This Court reads the Complaint as attempting to assert the following claims under § 1983: (a) violation of Plaintiff's Due Process Clause rights by verbal harassment; (b) violation of Plaintiff's Due Process Clause rights by placement of a screen in from of his cell; (c) violation of Plaintiff's Due Process Clause rights by denial of his grievance; (d) violation of Plaintiff's rights by ripping down posters from doors on other cells; (e) violation of Plaintiff's Due Process Clause rights by failing to protect him from certain dangers; and (f) violation of Plaintiff's Equal Protection Clause rights by treating Plaintiff differently because of his sexual orientation.

A. DUE PROCESS CLAUSE CHALLENGES

Because it appears that Plaintiff was confined as a civilly committed individual, the Court examines Plaintiff's allegations under the test applicable to Fourteenth Amendment Due Process claims. Generally, "the Due Process rights of a [confined individual] are at least as great as the Eighth Amendment protections available to a convicted prisoner," Reynolds v. Wagner, 128 F.3d 166, 173 (3d Cir. 1997) (citation omitted); see also Bell v. Wolfish, 441 U.S. 520, 544 (1979); City of Revere v. Massachusetts, 463 U.S. 239, 244 (1983), accord Natale v. Camden Cnty. Corr. Facility, 318 F.3d 575, 581 (3d Cir. 2003) (quoting City of Revere v. Massachusetts Gen. Hosp., 463 U.S. 239, 244 (1983)), and the Eighth Amendment sets forth the floor for the standard applicable to the claims of such litigants. See Bell, 441 U.S. at 544. Thus, a failure of prison officials to provide minimally civil conditions of confinement to such individuals violates their right not to be punished without due process of law. See Reynolds, 128 F.3d at 173-74; Monmouth County Correctional Institution Inmates v. Lanzaro, 834 F.2d 326, 345-46, n.31 (3d Cir. 1987); see also Estelle v. Gamble, 429 U.S. 97, 104 (1976); Farmer v. Brennan, 511 U.S. 825 (1994).

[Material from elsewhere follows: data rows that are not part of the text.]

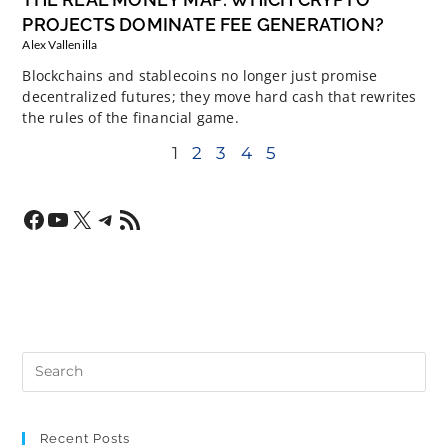
PROJECTS DOMINATE FEE GENERATION?
Alex Vallenilla
Blockchains and stablecoins no longer just promise
decentralized futures; they move hard cash that rewrites
the rules of the financial game.
1
2
3
4
5
Recent Posts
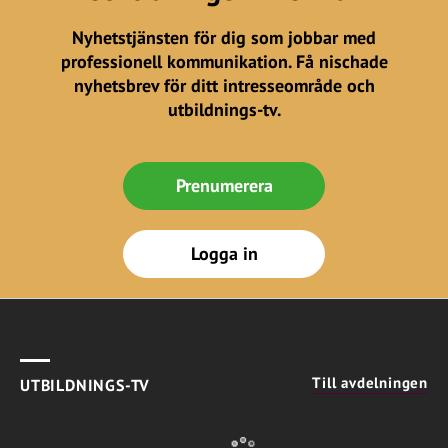
Nyhetstjänsten för dig som jobbar med
professionell kommunikation. Få nischade
nyhetsbrev för ditt intresseområde och
utbildnings-tv.
Prenumerera
Logga in
Till avdelningen
UTBILDNINGS-TV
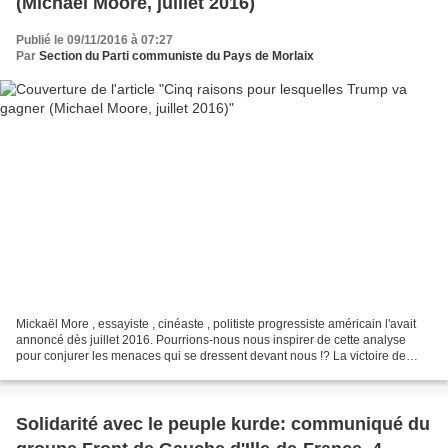
(Michael Moore, juillet 2016)
Publié le 09/11/2016 à 07:27
Par
Section du Parti communiste du Pays de Morlaix
Mickaël More , essayiste , cinéaste , politiste progressiste américain l'avait
annoncé dès juillet 2016. Pourrions-nous nous inspirer de cette analyse
pour conjurer les menaces qui se dressent devant nous !? La victoire de
Trump, c'est d'abord le retour...
Solidarité avec le peuple kurde: communiqué du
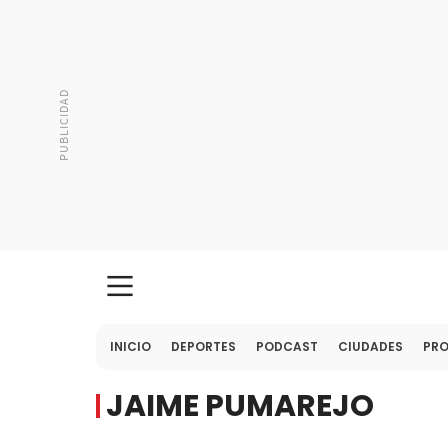
INICIO
DEPORTES
PODCAST
CIUDADES
PR
JAIME PUMAREJO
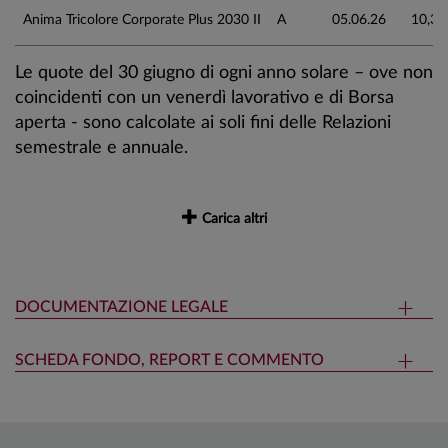
Anima Tricolore Corporate Plus 2030 II
A
05.06.26
10,34
Le quote del 30 giugno di ogni anno solare – ove non
coincidenti con un venerdì lavorativo e di Borsa
aperta - sono calcolate ai soli fini delle Relazioni
semestrale e annuale.
Carica altri
DOCUMENTAZIONE LEGALE
SCHEDA FONDO, REPORT E COMMENTO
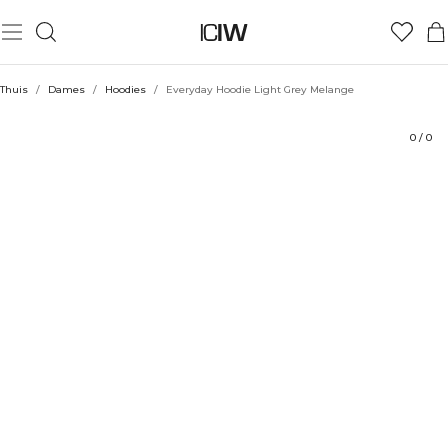
Product
Technische aspecten
Beoordelingen
Duurzaamheid
Stijl met
Thuis
/
Dames
/
Hoodies
/
Everyday Hoodie Light Grey Melange
0
/
0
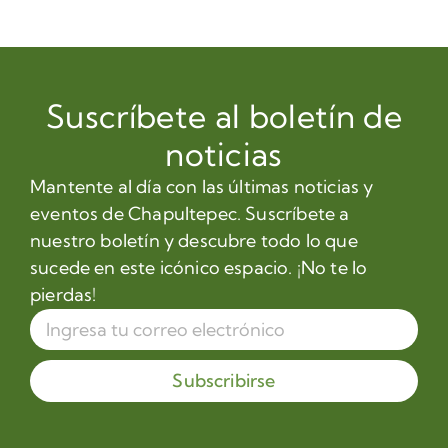
Suscríbete al boletín de
noticias
Mantente al día con las últimas noticias y
eventos de Chapultepec. Suscríbete a
nuestro boletín y descubre todo lo que
sucede en este icónico espacio. ¡No te lo
pierdas!
Subscribirse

However, while the Third Circuit has generally maintained that an involuntarily committed patient's interests are to be balanced against the state's interest in maintaining order, as expounded on in Youngberg v. Romeo, 457 U.S. 307 (1982), see, e.g., Halderman v. Pennhurst State School & Hosp., 707 F.2d 702 (3d Cir. 1983), the Third Circuit has extended the standard enunciated in Sandin v. Conner, 515 U.S. 472 (1995), to certain group of civil commitment challenges. For instance, in Deavers v. Santiago, the Court of Appeals held, inter alia, that Sandin applies to a convicted sex offender civilly committed to an institution run by the NJ DHS pursuant to the Sexually Violent Predator Act. See 243 Fed. App'x 719 (3d Cir. 2007); accord Rivera v. Rogers, 224 Fed. App'x 148 (3d Cir. 2007).

1. Allegations Based on Verbal Harassment

Acts of verbal harassment alone cannot qualify as constitutional violations. See Stepney v. Gilliard, 2005 U.S. Dist. LEXIS 31889, at *19 (D.N.J. Dec. 8, 2005) ("[V]erbal harassment and taunting is neither 'sufficiently serious' nor 'an unnecessary and wanton infliction of pain' under the common meaning of those terms. 'Verbal harassment or profanity alone . . . no matter how inappropriate, unprofessional, or reprehensible it might seem,' does not constitute the violation of any federally protected right and therefore is not actionable under [Section] 1983") (quoting Shabazz v. Pico, 994 F. Supp. 460, 474 (S.D.N.Y. 1998)); see also Robinson v. Taylor, 2005 U.S. Dist. LEXIS 20951, at *8-9 (D. Del. Sept. 26, 2005) ("[M]ere verbal harassment does not give rise to a constitutional violation[; even if it is] inexcusable and offensive, [it] do[es] not establish liability under section 1983) (quoting McBride v. Deer, 240 F.3d 1287, 1291 n.3 (10th Cir. 2001)); Freeman v. Arpaio, 125 F.3d 732, 738 (9th Cir. 1997); Abuhouran v. Acker, 2005 U.S. Dist. LEXIS 12864, at *15 (E.D. Pa. June 29, 2005) ("It is well established . . . that . . . verbal harassment, . . . standing alone, do[es] not state a constitutional claim"). Thus, because Plaintiff's various allegations of verbal harassment, however severe and reprehensible they may have been, were unaccompanied by physical acts against Plaintiff's person, they are subject to dismissal at this time.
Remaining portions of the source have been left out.